Rather, I think you should be asking why there have been only two such terrorist attacks. Is it possible that given the economic and educational opportunities that present themselves in the U.S., American Muslims lack motivation to engage in terrorism? Is it possible that Muslim immigrants came to the U.S. seeking economic opportunity and for the most part would do nothing that might jeopardize this freedom and potential?

In the same vein, why is terrorism rarely perpetrated by Israeli Arabs? Is it because that notwithstanding the prejudice they sometimes face in their daily lives, they also enjoy political rights and economic opportunities unavailable in the Arab world? Note that birth rates of Israeli Arabs are significantly lower than those in Arab nations. Is it possible that they have adapted to and seen advantages inherent in Western culture?

You argue that the more Americans denigrate Islam and view Muslims with suspicion, the more likely we will see "homegrown terror". I have a different perception of Americans: a people of benevolence and understanding, and although Americans might be temporarily outraged by a terrorist attack, their "homegrown tolerance" ultimately prevails and enables them to see that "one bad apple" does not spoil the barrel.

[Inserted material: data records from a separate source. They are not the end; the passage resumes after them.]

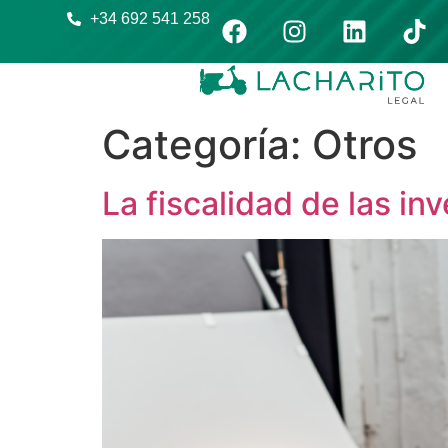
+34 692 541 258
Categoría:
Otros
La fiscalidad de las inv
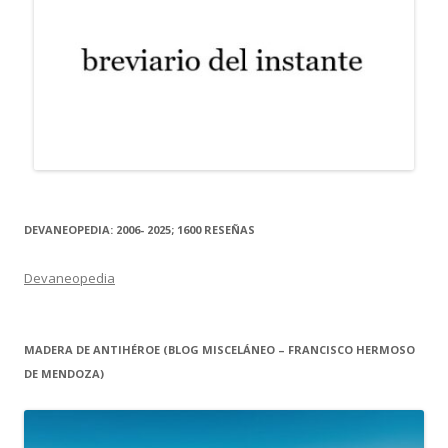
DEVANEOPEDIA: 2006- 2025; 1600 RESEÑAS
Devaneopedia
MADERA DE ANTIHÉROE (BLOG MISCELÁNEO – FRANCISCO HERMOSO
DE MENDOZA)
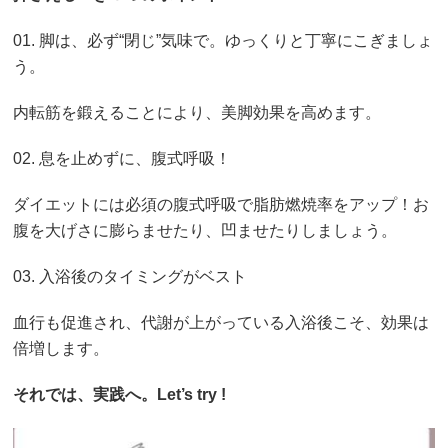
01. 脚は、必ず“閉じ”気味で。ゆっくりと丁寧にこぎましょ
う。
内転筋を鍛えることにより、美脚効果を高めます。
02. 息を止めずに、腹式呼吸！
ダイエットには必須の腹式呼吸で脂肪燃焼率をアップ！お
腹を大げさに膨らませたり、凹ませたりしましょう。
03. 入浴後のタイミングがベスト
血行も促進され、代謝が上がっている入浴後こそ、効果は
倍増します。
それでは、実践へ。Let’s try !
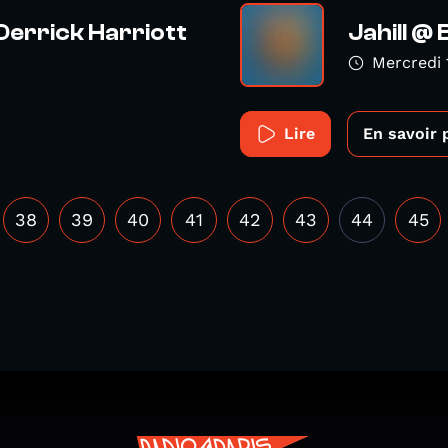
Derrick Harriott
Jahill @
Mercredi 
Lire
En savoir 
38
39
40
41
42
43
44
45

In addition, I do not view terrorism as conduct that "infects people with low resistance" per se. Rather, I view terrorism as conduct that prevails among young persons without the means to support themselves. In Gaza, Iraq and Afghanistan, thousands of young Muslim men have engaged in suicide bombings, not only because they have been saturated with anti-Western hatred, but also because their families have been promised housing and other material benefits following their "heroic" deaths.

You write: "Sept. 11, 2001, though a success for Osama bin Laden, was in the scheme of things only a small tactical triumph". There was nothing "small" about 9/11: Osama bin Laden temporarily paralyzed America's financial and transportation systems, and permanently affected the way Americans live, as anyone standing on line at a U.S. airport can attest.

All that having been said, how do we fight terror more effectively and also eliminate much of the violent imagery over the Internet, which you believe inflames Muslims and has the potential to tear the U.S. apart along religious and ethnic lines?

First, the prerequisites for terrorism must be acknowledged. Although it is easy enough for an individual would-be terrorist to purchase a rifle and open fire wherever he chooses, Al Qaeda is a sophisticated organization built upon recruitment, training, armament, logistics and funding. The September 11 attacks were not the product of an "apartment-based conspiracy".

Now suppose more effective measures are taken to curtail terrorist funding: recruitment, training, armament and logistics are all constricted and constrained. Moreover, measures taken against terrorist funding are generally non-lethal and consequently do not contribute to inflammatory imagery.

Continue the war against bid Laden? Absolutely. He should not be granted a moment's respite. However, the U.S. battle against terrorism must be grounded upon American technological strength and pinpoint strikes, which do not deprive the U.S. of its will to oppose terror and tyranny.